Gold Poised to Snap Five-Day Rally


Gold fell on Thursday after a five-day rally that pushed it to its highest since mid-May, as concerns abated that U.S.-led forces would soon launch a military strike on Syria, while investors awaited U.S. data for clues on the Federal Reserve's next move.

The United States and its allies have been discussing possible military action against Syria in response to last week's deadly chemical attack, stoking safe-haven buying in gold.

Continue Reading Below

U.S. President Barack Obama has set out the case for a limited military strike but divisions in Britain and among U.S. lawmakers seem set to delay any imminent action.

"The main development today is just a bit of relaxation in the market that we are not going to see an imminent attack on Syria and we are seeing some risk coming back and a stronger dollar," Saxo Bank senior manager Ole Hansen said.

"However, any major correction is probably not what the market is looking for and we should find decent support as we come down towards $1,400 unless we see the dollar strengthen or there is a major shift from the expectations on the U.S. data."

Spot gold dropped 0.7 percent to $1,408.21 an ounce by 0919 GMT. It had gained nearly $70 an ounce in the five sessions to Wednesday to a 3-1/2 month high of $1,433.31.

The dollar rose 0.5 percent, while European shares recovered from a three-day selloff.

Brent crude prices fell below $116 a barrel after climbing to a six-month high on Wednesday. Gold, usually regarded as an inflation hedge, has benefited from soaring crude oil over the past few sessions, as this is one of the main components of the CPI headline inflation.

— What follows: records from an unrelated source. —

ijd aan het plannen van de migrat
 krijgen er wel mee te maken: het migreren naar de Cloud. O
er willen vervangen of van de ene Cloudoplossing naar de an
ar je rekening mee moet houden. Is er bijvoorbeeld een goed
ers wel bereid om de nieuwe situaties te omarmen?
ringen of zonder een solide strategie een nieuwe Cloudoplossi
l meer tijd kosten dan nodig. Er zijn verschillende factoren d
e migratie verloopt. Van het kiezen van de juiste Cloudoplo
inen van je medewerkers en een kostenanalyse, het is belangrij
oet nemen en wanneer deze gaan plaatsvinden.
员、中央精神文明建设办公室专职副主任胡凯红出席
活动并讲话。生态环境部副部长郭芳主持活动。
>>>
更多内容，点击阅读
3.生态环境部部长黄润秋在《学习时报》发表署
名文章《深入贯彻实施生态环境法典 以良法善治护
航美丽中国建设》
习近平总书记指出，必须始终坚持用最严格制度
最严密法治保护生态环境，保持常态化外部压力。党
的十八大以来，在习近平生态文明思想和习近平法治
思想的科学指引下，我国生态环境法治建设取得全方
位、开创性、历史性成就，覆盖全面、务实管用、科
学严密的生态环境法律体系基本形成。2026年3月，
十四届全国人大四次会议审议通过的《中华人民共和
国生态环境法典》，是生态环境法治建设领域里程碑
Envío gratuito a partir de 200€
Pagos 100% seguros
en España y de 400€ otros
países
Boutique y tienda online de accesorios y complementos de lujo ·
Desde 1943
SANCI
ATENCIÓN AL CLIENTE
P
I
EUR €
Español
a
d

Markets will be focusing on U.S. initial jobless claims figures and the revision to growth figures from the second quarter.

Gold prices have risen nearly 8 percent this month, their biggest monthly climb since January 2012, after mixed U.S. economic numbers raised doubts that the Federal Reserve could be set to imminently curb its bullion-friendly $85 billion monthly bond-buying programme.

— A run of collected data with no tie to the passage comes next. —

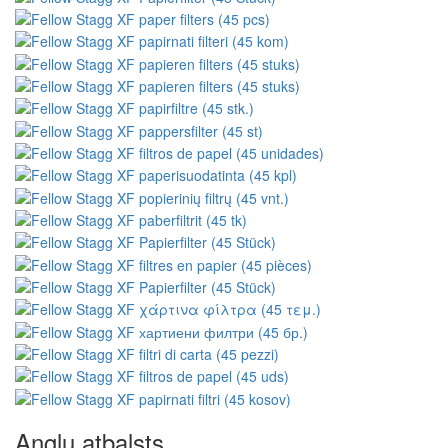
Angļu atbalsts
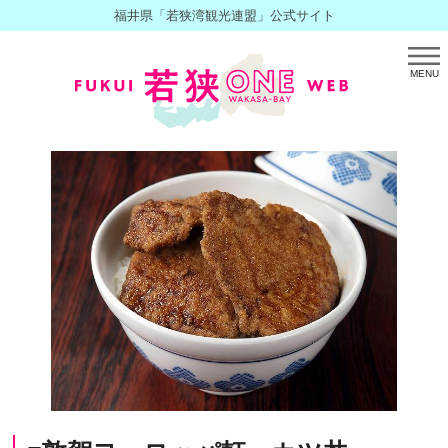
福井県「若狭湾観光連盟」公式サイト
MENU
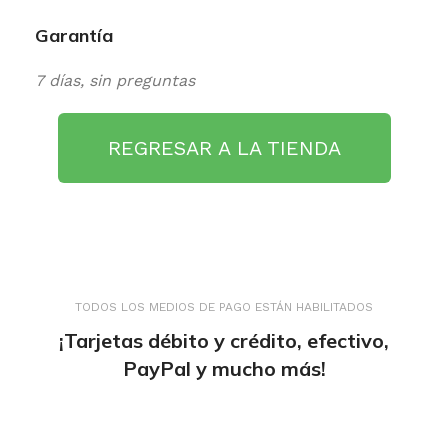
Garantía
7 días, sin preguntas
REGRESAR A LA TIENDA
TODOS LOS MEDIOS DE PAGO ESTÁN HABILITADOS
¡Tarjetas débito y crédito, efectivo,
PayPal y mucho más!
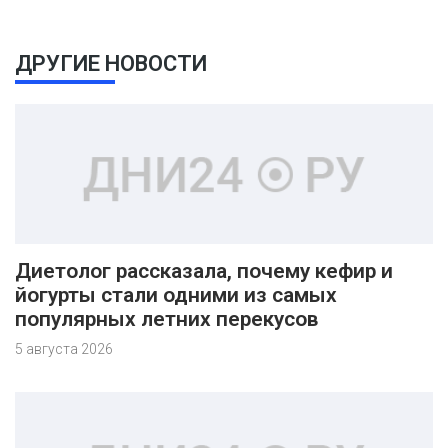
ДРУГИЕ НОВОСТИ
Диетолог рассказала, почему кефир и
йогурты стали одними из самых
популярных летних перекусов
5 августа 2026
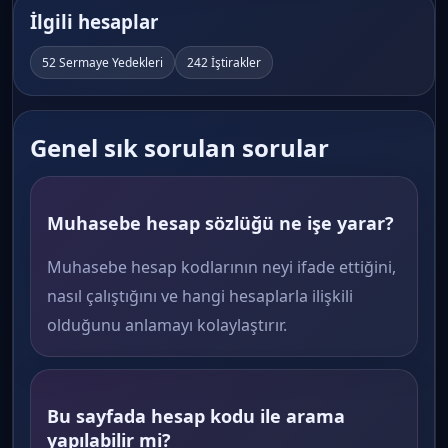
İlgili hesaplar
52 Sermaye Yedekleri
242 İştirakler
Genel sık sorulan sorular
Muhasebe hesap sözlüğü ne işe yarar?
Muhasebe hesap kodlarının neyi ifade ettiğini,
nasıl çalıştığını ve hangi hesaplarla ilişkili
olduğunu anlamayı kolaylaştırır.
Bu sayfada hesap kodu ile arama
yapılabilir mi?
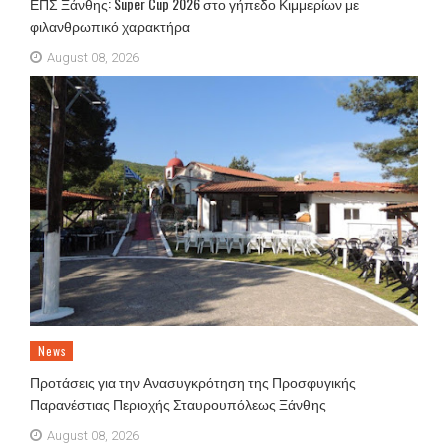
ΕΠΣ Ξάνθης: Super Cup 2026 στο γήπεδο Κιμμερίων με
φιλανθρωπικό χαρακτήρα
August 08, 2026
News
Προτάσεις για την Ανασυγκρότηση της Προσφυγικής
Παρανέστιας Περιοχής Σταυρουπόλεως Ξάνθης
August 08, 2026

Investors had sold gold heavily in the first half of 2013, pushing prices to their lowest in nearly three years at $1,180.71 on June 28, on speculation that ultra-loose U.S. monetary policy was coming to an end.


Demand for physical gold in Asia slowed this week as spot prices surged and emerging market currencies plunged. Premiums in Singapore, Hong Kong and Tokyo all fell from two weeks ago.

Among other precious metals, silver prices retreated from a 3-1/2 month high of $25.08 an ounce hit on Wednesday, down 1.6 percent to $23.94.